Collected data

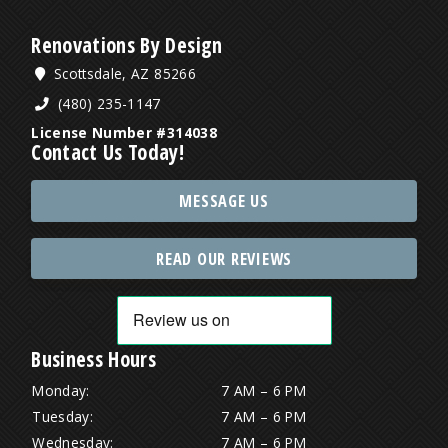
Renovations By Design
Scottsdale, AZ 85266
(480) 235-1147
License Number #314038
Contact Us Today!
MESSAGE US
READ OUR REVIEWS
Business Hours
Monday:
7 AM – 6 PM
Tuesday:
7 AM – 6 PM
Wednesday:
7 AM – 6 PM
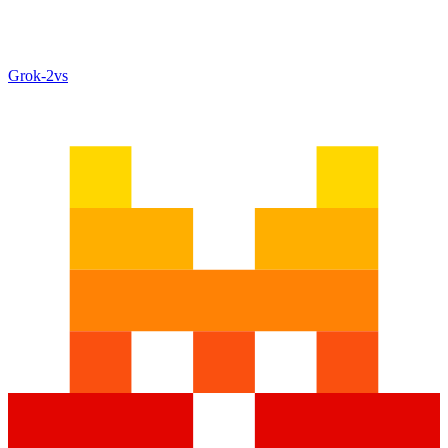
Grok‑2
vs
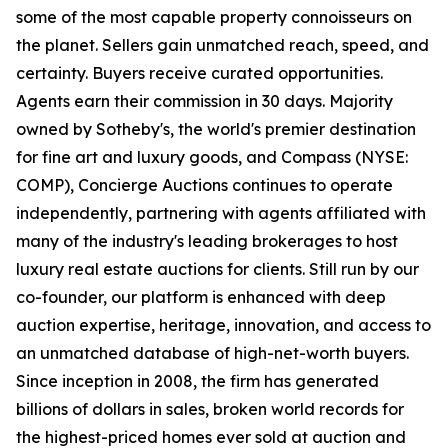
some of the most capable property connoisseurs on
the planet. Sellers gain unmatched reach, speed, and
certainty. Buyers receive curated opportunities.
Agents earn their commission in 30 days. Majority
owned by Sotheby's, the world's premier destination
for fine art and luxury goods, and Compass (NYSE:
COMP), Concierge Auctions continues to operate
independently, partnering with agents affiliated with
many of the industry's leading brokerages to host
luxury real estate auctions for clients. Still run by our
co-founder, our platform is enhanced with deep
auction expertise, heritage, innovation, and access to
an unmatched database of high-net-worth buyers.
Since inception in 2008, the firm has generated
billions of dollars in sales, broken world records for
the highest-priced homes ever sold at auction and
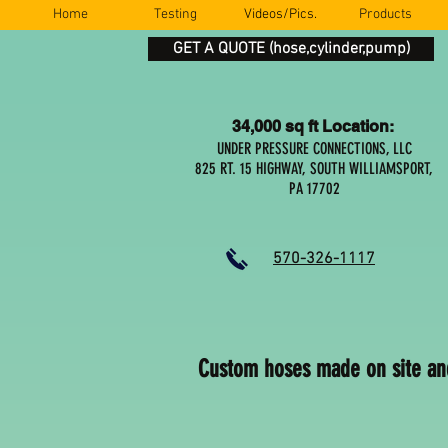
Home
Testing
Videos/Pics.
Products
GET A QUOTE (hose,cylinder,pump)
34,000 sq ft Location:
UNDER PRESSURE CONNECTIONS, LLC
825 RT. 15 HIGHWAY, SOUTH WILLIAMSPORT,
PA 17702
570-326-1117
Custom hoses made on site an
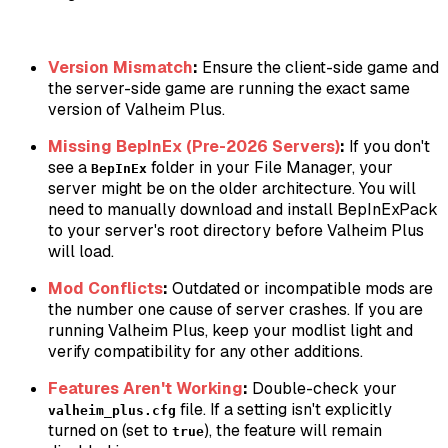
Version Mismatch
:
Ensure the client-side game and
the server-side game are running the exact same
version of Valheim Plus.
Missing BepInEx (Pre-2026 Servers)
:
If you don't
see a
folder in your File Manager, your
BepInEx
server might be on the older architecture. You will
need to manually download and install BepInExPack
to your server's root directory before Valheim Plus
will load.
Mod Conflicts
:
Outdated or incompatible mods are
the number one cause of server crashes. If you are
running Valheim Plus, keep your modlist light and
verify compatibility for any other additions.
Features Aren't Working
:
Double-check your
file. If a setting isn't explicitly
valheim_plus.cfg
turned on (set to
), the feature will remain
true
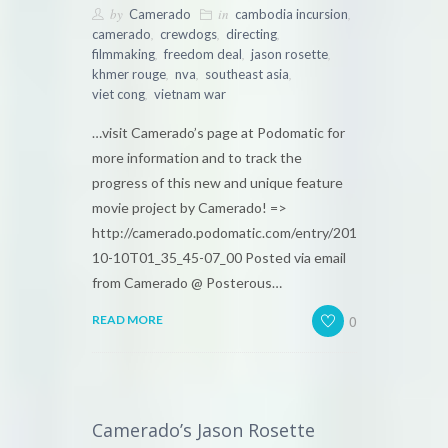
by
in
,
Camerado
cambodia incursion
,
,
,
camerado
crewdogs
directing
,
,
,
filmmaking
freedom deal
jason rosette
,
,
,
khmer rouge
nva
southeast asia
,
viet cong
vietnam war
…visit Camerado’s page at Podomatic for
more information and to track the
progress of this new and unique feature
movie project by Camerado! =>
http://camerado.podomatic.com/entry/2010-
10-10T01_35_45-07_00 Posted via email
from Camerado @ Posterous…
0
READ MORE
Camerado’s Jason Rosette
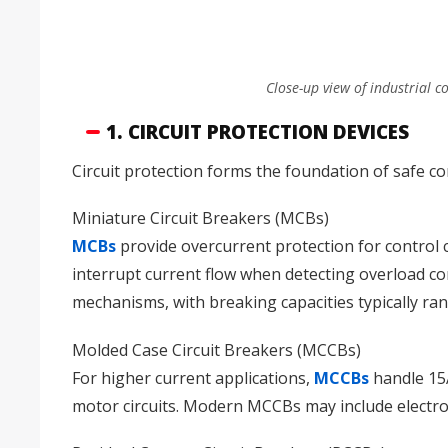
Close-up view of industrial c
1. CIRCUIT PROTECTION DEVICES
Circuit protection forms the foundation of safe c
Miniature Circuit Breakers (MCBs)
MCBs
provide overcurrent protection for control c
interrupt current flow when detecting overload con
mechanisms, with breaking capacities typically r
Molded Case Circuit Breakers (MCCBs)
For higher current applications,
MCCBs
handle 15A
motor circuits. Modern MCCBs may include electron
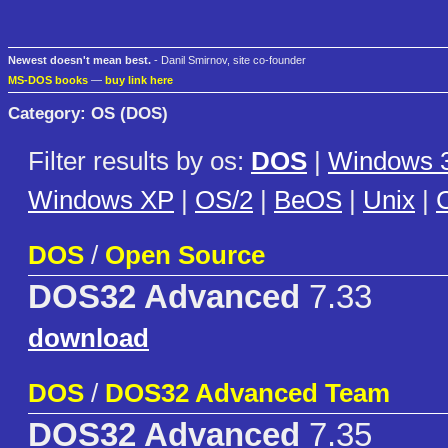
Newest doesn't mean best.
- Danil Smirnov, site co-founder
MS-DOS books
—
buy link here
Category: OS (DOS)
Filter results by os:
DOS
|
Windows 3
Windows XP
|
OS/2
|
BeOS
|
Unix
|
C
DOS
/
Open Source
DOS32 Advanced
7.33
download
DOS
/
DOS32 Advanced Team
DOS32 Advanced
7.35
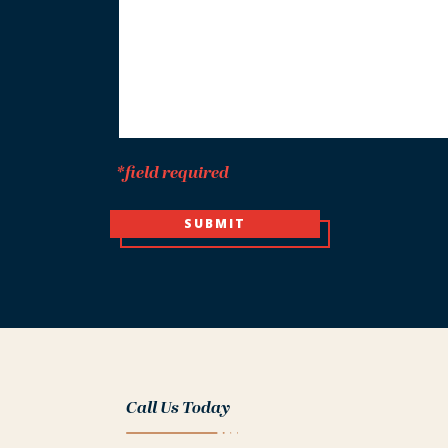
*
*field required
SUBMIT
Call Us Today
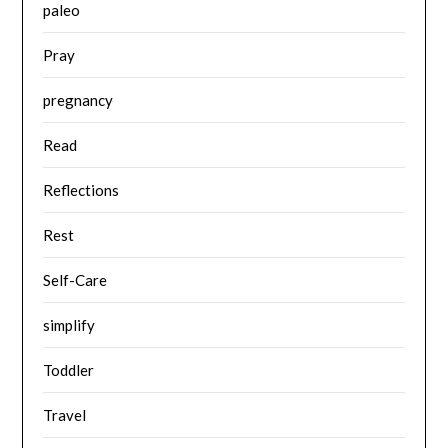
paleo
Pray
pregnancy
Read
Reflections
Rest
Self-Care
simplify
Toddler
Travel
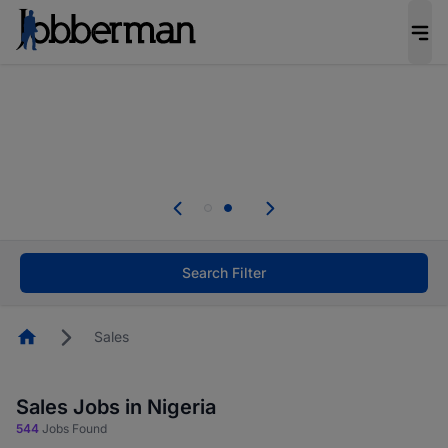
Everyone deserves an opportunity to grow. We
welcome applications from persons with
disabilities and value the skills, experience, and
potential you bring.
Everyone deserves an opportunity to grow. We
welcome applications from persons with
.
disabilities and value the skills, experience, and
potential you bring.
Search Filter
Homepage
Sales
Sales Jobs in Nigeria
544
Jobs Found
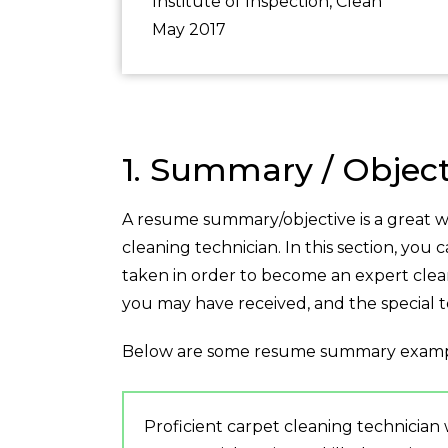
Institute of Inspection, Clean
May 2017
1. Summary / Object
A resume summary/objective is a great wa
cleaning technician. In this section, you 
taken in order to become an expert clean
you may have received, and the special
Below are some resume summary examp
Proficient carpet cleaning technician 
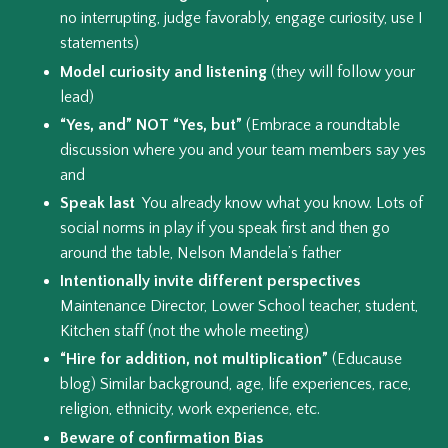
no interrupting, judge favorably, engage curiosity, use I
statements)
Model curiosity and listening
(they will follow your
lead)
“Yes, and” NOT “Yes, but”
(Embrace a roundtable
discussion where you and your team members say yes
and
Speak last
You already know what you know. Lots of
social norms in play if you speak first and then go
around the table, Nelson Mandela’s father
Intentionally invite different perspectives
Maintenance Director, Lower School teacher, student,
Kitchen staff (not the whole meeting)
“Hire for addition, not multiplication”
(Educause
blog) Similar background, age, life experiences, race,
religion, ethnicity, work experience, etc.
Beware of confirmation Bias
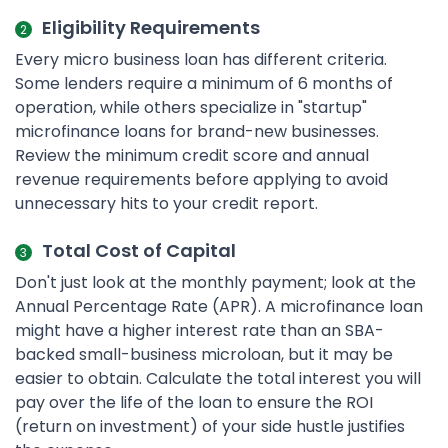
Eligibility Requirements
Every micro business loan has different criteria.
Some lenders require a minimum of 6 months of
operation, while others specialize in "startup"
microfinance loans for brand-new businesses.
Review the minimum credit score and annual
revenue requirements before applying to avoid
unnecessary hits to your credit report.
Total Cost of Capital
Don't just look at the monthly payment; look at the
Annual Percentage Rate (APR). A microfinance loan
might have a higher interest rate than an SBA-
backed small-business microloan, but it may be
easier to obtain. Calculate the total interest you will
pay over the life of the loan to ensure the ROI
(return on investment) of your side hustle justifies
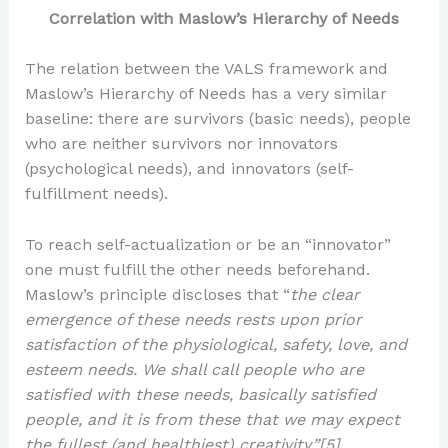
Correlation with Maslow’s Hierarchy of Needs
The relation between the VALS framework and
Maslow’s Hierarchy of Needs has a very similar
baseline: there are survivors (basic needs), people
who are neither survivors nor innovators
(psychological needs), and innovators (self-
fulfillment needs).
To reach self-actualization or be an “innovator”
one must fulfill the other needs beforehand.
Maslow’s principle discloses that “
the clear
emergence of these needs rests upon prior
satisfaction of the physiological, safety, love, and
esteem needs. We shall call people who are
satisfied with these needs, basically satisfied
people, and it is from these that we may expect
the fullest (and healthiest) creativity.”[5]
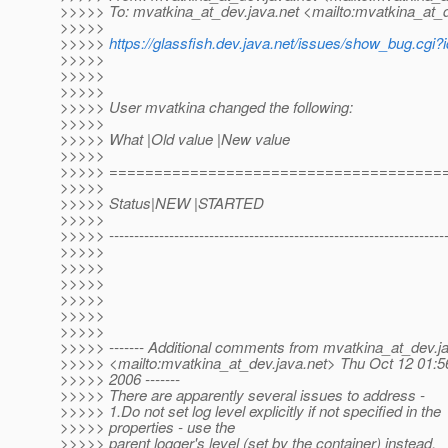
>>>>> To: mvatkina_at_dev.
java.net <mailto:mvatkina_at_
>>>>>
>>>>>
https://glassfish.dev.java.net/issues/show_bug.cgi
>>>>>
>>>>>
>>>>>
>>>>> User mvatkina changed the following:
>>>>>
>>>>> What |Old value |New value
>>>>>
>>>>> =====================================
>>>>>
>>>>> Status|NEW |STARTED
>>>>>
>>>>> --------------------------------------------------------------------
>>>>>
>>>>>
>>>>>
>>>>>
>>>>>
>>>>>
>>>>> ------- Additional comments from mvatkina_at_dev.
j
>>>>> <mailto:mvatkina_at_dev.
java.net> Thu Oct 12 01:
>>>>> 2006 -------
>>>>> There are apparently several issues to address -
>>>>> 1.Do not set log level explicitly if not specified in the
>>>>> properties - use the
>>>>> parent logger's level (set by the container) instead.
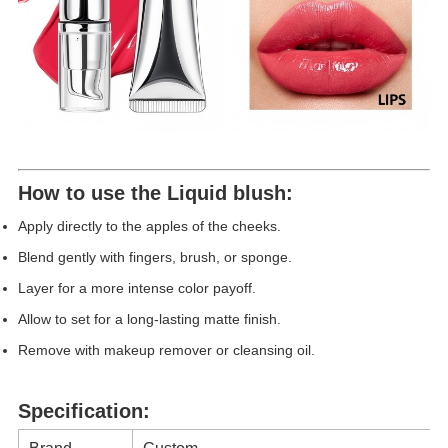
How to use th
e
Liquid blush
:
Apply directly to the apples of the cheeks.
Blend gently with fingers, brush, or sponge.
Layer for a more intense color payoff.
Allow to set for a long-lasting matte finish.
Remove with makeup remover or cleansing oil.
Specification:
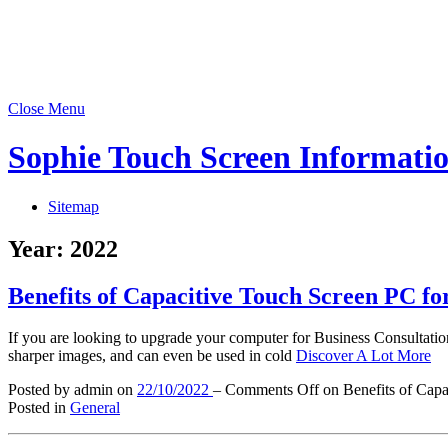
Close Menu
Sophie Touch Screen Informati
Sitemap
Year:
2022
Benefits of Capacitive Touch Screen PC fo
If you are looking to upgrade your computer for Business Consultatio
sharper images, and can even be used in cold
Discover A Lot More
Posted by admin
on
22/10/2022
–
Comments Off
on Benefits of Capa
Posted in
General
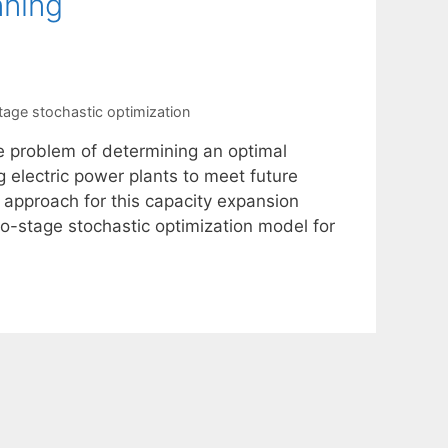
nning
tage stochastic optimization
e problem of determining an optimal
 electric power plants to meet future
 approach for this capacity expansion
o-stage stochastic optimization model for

PROBLEM REQUIREMENTS: Copy all lines of the records in which the string "Screen" can be found.

REPLY:
Sophie Touch Screen Informati
Benefits of Capacitive Touch Screen PC fo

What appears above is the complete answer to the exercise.